### REQUIRED ACTION
From the entries that follow, copy each line containing the word "other".

[Data extracted from a collection]
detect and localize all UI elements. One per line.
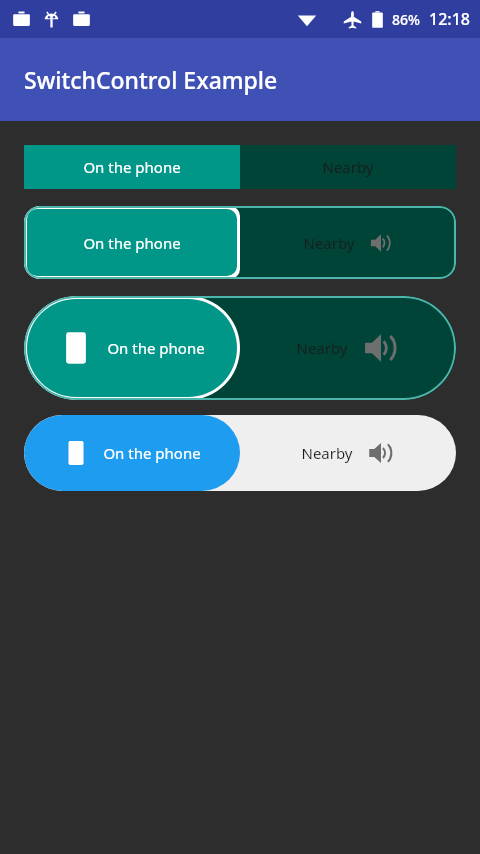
other: Phone (63, 440, 89, 466)
staticText: On the phone (83, 233, 181, 253)
other: Volume (362, 329, 400, 367)
button[interactable]: Nearby (24, 415, 456, 491)
other: Phone (59, 331, 93, 365)
staticText: Nearby (296, 338, 348, 358)
staticText: On the phone (103, 443, 201, 463)
button[interactable]: On the phone (27, 209, 237, 276)
other: Volume (369, 231, 393, 255)
staticText: 86% (392, 10, 420, 29)
button[interactable]: Phone (27, 299, 237, 397)
staticText: On the phone (83, 157, 181, 177)
staticText: SwitchControl Example (24, 64, 278, 95)
button[interactable]: Phone (24, 415, 240, 491)
button[interactable]: Nearby (24, 145, 456, 189)
staticText: 12:18 (429, 8, 470, 30)
staticText: Nearby (322, 157, 374, 177)
button[interactable]: Nearby (24, 206, 456, 279)
button[interactable]: Nearby (24, 296, 456, 400)
other: Volume (367, 439, 395, 467)
staticText: Nearby (301, 443, 353, 463)
staticText: Nearby (303, 233, 355, 253)
staticText: On the phone (107, 338, 205, 358)
button[interactable]: On the phone (24, 145, 240, 189)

### ANSWER SPACE
other: Phone (63, 440, 89, 466)
other: Volume (362, 329, 400, 367)
other: Phone (59, 331, 93, 365)
other: Volume (369, 231, 393, 255)
other: Volume (367, 439, 395, 467)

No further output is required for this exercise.